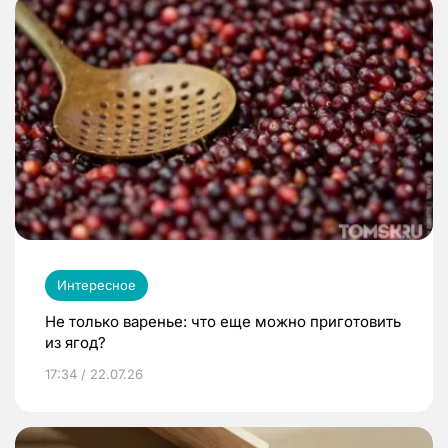
Интересное
Не только варенье: что еще можно приготовить
из ягод?
17:34 / 22.07.26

PROBLEM REQUIREMENTS:
Print the material above once more, exactly, minus the pictures.

EXERCISE RESPONSE:
Интересное
Не только варенье: что еще можно приготовить
из ягод?
17:34 / 22.07.26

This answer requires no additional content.